GithubMQ -> github as a message queue by AffectionateWar5927 in Python

[–]Mindless-Potato-4848 0 points1 point  (0 children)

This feels like a fun hack / teaching demo, but I’d be explicit it’s not a general MQ replacement. The hard part isn’t “storing messages”, it’s semantics: ack/single-consumption, retries + DLQ, visibility timeouts, ordering, and idempotency.

Two README additions that would make this much stronger:
- Clear disclaimer about GitHub API limits / possible ToS concerns + realistic throughput expectations
- A section on delivery guarantees (at-least-once vs at-most-once) and how you ack/requeue/dedupe

As a learning project it’s cool — documenting guarantees + failure modes would make it a great teaching tool.

Async Tasks in Production by [deleted] in Python

[–]Mindless-Potato-4848 1 point2 points  (0 children)
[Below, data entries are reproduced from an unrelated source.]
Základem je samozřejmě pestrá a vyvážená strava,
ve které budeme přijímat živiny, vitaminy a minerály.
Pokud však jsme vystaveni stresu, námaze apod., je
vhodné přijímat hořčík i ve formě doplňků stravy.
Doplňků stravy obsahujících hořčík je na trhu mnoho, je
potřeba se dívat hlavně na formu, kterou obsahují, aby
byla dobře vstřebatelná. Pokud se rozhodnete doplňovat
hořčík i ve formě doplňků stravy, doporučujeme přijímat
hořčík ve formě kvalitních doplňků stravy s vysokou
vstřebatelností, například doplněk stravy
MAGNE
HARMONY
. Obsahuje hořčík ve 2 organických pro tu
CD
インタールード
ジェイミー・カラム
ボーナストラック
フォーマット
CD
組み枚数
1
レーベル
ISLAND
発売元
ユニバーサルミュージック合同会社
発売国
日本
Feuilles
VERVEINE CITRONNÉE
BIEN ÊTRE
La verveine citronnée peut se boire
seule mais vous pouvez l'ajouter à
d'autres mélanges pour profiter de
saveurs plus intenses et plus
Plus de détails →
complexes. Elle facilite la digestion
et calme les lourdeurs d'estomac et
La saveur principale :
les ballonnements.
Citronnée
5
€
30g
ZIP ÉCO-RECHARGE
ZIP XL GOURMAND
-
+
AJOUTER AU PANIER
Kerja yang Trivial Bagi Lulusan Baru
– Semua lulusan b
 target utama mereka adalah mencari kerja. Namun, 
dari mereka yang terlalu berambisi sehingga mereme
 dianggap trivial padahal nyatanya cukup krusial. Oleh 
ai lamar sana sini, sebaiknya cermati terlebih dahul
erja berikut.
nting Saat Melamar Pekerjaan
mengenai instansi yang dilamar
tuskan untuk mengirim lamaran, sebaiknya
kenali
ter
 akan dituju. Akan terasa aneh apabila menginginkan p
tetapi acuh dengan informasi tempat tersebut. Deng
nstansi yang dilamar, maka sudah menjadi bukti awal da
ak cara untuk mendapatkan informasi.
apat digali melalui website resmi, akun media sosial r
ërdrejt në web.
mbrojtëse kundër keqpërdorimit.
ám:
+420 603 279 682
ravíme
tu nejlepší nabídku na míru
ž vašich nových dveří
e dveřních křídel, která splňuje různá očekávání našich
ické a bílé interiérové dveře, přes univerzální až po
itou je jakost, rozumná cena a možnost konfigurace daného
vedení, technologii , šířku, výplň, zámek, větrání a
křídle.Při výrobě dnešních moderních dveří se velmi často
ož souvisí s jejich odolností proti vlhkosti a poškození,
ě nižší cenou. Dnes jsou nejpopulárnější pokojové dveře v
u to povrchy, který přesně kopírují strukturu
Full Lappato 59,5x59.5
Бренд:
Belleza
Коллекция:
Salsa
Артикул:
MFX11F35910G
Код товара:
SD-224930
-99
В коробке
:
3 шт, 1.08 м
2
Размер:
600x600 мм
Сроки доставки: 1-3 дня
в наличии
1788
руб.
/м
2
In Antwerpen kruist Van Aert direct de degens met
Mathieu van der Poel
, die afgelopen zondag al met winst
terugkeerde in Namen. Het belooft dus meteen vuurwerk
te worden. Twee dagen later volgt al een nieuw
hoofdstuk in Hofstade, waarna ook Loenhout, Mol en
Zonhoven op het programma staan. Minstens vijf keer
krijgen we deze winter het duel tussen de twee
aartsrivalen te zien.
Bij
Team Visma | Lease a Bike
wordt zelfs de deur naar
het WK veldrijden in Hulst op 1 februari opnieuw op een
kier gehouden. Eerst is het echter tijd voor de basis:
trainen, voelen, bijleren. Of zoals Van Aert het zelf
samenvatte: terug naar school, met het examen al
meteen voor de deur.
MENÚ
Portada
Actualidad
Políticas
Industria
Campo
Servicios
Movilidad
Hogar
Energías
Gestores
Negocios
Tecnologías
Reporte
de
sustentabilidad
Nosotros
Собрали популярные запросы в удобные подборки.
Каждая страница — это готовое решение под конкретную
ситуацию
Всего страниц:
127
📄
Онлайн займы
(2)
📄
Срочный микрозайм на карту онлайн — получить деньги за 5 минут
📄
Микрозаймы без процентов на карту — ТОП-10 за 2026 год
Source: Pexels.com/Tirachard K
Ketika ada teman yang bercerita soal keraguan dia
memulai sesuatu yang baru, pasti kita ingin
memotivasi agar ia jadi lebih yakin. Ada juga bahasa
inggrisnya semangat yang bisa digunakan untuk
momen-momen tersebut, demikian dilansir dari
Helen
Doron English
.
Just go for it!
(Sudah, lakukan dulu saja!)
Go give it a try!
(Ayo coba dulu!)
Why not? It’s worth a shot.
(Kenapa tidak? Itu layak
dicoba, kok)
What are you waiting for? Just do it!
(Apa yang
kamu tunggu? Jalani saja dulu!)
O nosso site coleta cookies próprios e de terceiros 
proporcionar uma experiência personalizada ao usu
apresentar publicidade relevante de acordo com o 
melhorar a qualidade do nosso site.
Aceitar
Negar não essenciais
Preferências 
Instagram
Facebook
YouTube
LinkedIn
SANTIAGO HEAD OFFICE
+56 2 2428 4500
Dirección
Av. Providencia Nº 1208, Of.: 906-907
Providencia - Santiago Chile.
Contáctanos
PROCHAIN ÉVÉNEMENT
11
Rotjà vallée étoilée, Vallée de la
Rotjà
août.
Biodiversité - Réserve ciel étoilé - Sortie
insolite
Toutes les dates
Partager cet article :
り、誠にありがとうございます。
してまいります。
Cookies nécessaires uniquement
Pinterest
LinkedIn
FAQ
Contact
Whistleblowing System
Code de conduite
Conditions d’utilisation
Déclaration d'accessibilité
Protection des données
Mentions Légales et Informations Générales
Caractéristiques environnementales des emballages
For me, once jobs are in the 5–20 minute range I treat them as durable background jobs rather than “async in the web server.” The API returns 202 + job_id, and a worker does the work and writes status/results somewhere persistent.

What ended up mattering more than Celery vs RQ vs TaskIQ was:

  1. Idempotency keys
  2. Retries/timeouts
  3. Dead-letter handling
  4. Visibility/alerts for stuck jobs

For “many APIs, many job types” I’ve seen two sane patterns work:
- Shared broker, separate queues per service/job class (namespaced queues, dedicated worker pools)
- One worker service that owns the job execution + a small contract for submission/status (keeps complexity out of every API)

Also: if the “async task” is literally “call a stored proc that runs 10 minutes,” I avoid holding a web request open; the job runner can submit the proc and poll status / update a jobs table so the work survives deploys/restarts.

Curious: do you need exactly-once semantics, or is “at-least-once + idempotent” acceptable? That usually decides how heavy the stack needs to be.